Bayangkan seorang pemimpin yang, dalam situasi genting, kehilangan kendali atas emosinya. Kata-kata yang keluar dari mulutnya tajam, penuh amarah, dan keputusan-keputusan yang diambilnya serampangan. Pemimpin seperti ini akan membuat keputusan yang dilandasi bukan oleh nalar dan pertimbangan matang, melainkan oleh ledakan kemarahan sesaat. Akibatnya, kebijakan yang diterapkan bisa sangat merugikan masyarakat luas, dan bahkan berpotensi memecah belah.
Pemimpin yang emosional dan temperamental cenderung memprioritaskan egonya daripada kepentingan umum. Ketika kritik datang, alih-alih menerima masukan dan berbenah diri, ia akan meledak, merasa diserang secara pribadi, dan mengambil tindakan balasan yang merugikan banyak pihak. Ini adalah ciri pemimpin yang tidak siap menerima kenyataan bahwa kepemimpinan bukan soal siapa yang selalu benar, tetapi tentang siapa yang mampu mendengarkan, memahami, dan mengambil langkah terbaik untuk semua orang.

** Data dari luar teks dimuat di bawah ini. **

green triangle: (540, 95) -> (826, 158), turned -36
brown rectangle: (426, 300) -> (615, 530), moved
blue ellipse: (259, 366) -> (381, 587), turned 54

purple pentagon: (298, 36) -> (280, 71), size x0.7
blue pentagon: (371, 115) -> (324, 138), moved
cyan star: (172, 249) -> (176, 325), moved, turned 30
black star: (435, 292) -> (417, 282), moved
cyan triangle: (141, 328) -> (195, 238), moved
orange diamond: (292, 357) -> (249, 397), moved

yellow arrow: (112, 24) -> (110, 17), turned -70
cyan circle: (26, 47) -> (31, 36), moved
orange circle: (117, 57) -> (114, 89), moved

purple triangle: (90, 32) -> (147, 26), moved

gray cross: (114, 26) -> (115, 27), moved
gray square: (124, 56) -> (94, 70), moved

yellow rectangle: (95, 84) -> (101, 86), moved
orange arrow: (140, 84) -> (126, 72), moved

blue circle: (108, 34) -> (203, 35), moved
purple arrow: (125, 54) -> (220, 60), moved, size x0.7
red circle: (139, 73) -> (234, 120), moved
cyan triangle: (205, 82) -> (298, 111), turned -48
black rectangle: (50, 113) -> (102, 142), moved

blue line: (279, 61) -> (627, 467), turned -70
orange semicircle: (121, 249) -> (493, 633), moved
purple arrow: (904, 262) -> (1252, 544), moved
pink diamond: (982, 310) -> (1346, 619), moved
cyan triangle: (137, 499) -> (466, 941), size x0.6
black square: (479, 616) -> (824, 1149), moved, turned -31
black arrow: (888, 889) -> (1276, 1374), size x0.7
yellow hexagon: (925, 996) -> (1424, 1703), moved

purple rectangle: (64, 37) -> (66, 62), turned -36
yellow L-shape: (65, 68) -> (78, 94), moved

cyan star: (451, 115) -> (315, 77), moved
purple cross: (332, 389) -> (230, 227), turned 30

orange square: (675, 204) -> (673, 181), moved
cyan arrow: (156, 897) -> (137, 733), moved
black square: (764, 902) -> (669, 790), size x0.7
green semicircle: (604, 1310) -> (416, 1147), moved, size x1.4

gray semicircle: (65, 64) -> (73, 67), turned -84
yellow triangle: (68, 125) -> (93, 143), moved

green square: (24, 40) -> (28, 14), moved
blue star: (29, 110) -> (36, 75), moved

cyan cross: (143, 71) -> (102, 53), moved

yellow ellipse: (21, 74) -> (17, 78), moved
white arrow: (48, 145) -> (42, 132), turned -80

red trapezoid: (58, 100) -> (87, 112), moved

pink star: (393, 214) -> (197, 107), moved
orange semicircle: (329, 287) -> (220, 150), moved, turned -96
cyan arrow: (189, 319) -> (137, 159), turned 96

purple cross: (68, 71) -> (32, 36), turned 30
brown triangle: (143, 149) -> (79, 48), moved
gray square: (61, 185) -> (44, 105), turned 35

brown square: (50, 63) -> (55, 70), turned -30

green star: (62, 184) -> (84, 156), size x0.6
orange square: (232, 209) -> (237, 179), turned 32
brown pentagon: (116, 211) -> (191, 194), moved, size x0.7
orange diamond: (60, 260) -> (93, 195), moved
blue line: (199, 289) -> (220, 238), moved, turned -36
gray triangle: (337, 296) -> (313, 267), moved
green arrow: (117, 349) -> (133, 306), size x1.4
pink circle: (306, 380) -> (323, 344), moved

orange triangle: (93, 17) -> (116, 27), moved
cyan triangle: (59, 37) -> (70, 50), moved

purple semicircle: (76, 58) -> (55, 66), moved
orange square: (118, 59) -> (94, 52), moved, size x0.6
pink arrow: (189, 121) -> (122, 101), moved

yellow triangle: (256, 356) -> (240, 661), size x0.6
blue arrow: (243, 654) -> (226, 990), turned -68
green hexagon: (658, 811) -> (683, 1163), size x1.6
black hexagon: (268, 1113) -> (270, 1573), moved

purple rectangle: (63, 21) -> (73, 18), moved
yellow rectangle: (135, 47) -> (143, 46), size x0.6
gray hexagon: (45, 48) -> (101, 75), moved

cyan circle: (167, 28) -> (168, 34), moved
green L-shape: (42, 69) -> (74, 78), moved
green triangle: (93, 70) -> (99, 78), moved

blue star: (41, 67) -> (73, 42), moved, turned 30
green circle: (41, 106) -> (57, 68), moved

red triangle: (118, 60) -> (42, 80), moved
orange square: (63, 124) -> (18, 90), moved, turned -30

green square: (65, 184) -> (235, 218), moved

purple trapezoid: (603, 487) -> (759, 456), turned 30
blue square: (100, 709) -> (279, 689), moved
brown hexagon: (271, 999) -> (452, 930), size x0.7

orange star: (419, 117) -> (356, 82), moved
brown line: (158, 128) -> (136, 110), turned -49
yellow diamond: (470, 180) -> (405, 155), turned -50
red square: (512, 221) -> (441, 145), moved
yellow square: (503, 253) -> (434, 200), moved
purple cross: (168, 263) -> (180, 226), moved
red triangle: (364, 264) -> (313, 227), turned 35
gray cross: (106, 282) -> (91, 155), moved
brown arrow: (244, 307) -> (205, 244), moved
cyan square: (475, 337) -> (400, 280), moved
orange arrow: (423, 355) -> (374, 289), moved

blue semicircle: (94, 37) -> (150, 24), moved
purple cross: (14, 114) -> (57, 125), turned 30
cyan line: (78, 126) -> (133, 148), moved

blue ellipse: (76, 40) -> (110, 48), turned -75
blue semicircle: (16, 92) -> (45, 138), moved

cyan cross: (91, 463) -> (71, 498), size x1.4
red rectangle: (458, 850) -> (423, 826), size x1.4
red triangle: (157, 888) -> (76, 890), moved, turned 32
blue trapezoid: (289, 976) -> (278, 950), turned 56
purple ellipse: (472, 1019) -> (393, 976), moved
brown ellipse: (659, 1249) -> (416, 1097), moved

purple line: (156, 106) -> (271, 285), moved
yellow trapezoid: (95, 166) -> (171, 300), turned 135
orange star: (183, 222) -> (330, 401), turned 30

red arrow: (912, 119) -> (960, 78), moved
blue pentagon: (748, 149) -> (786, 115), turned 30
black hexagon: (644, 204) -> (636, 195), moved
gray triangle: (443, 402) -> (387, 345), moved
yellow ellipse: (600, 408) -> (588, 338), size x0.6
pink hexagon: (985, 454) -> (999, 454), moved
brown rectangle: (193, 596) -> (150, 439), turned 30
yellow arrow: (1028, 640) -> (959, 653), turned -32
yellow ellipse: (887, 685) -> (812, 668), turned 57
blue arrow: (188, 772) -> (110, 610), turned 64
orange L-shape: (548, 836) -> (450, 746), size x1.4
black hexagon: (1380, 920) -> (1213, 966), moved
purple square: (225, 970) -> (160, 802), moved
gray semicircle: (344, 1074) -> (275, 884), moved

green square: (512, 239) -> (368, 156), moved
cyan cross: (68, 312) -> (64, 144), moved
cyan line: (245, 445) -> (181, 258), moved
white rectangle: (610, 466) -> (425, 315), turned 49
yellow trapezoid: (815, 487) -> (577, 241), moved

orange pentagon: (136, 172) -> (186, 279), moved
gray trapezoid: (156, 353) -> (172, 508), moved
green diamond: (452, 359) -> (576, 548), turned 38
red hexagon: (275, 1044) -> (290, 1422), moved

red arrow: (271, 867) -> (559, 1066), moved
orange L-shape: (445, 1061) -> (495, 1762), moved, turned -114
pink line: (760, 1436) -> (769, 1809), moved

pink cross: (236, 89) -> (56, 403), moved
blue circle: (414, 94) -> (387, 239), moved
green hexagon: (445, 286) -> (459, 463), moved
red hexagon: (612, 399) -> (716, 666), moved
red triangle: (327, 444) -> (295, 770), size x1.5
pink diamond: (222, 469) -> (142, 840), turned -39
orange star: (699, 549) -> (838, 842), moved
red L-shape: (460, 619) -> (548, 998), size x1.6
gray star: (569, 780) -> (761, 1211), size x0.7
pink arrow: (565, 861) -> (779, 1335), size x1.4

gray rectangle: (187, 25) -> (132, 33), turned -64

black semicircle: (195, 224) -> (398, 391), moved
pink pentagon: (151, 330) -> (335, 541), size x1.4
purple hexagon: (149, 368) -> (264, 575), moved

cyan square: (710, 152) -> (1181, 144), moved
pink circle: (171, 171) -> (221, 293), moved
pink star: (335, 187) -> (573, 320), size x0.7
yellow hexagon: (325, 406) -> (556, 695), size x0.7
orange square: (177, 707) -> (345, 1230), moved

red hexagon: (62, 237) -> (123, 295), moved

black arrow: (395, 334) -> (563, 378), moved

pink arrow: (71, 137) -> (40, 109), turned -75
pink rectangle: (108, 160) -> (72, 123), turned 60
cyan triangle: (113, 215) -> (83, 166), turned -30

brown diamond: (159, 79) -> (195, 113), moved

Inilah sebabnya kita harus berhati-hati dalam memilih pemimpin, terutama dalam pemilihan bupati. Seorang bupati adalah figur sentral yang akan menentukan arah pembangunan, kesejahteraan, dan harmoni sosial daerah. Jika pemimpin daerah kita adalah seseorang yang mudah tersulut emosinya, bagaimana mungkin kita berharap adanya pembangunan yang berkelanjutan dan adil?
Kepemimpinan bukan hanya tentang kemampuan memerintah, tetapi juga kemampuan mengendalikan diri. Kehebatan seorang pemimpin bukan hanya diukur dari kecerdasan Intelektual tetapi juga kecerdasan emosionalnya, jika tidak memiliki kecerdasan emosi yang baik maka kecerdasan Intelektualnya akan runtuh. Seorang pemimpin yang tidak bisa menjaga emosinya akan menjadi sumber konflik, bukan solusi. Mari kita jeli memilih calon bupati yang memiliki ketenangan, kebijaksanaan, dan kestabilan emosi. Pemimpin yang baik adalah pemimpin yang mampu meredam amarah, bukan yang menjadikan amarah sebagai alat untuk berkuasa.